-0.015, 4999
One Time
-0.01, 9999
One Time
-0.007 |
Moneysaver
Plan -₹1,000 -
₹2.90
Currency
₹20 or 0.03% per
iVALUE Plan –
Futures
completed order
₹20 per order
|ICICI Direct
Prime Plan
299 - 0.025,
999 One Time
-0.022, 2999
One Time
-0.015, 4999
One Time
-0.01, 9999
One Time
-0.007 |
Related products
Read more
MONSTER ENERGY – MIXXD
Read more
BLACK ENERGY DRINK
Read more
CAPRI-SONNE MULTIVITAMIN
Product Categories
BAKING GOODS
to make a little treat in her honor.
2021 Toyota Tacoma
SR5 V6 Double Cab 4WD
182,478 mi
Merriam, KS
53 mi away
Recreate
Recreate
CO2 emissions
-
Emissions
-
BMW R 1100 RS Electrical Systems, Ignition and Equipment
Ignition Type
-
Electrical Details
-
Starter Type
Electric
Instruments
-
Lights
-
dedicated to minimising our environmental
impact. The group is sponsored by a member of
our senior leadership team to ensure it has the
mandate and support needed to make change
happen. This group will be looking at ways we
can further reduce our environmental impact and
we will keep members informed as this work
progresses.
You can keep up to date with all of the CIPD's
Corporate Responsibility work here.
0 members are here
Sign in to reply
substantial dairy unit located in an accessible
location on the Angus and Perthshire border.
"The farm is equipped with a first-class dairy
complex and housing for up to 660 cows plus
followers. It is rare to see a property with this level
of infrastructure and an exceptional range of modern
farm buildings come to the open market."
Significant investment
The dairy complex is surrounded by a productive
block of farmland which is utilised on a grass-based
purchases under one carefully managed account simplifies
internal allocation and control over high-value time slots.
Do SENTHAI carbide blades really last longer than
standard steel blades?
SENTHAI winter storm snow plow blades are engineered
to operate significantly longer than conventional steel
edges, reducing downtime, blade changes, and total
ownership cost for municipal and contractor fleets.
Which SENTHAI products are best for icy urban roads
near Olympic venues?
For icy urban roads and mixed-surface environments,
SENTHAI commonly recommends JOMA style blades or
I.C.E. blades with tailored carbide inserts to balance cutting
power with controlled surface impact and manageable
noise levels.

▸ **Instructions to follow**:
The response should be the listing above, limited to the lines between the one holding "iVALUE Plan –" and the one holding "BAKING GOODS", inclusive, reproduced exactly.

▸ **Result of this task**:
iVALUE Plan –
Futures
completed order
₹20 per order
|ICICI Direct
Prime Plan
299 - 0.025,
999 One Time
-0.022, 2999
One Time
-0.015, 4999
One Time
-0.01, 9999
One Time
-0.007 |
Related products
Read more
MONSTER ENERGY – MIXXD
Read more
BLACK ENERGY DRINK
Read more
CAPRI-SONNE MULTIVITAMIN
Product Categories
BAKING GOODS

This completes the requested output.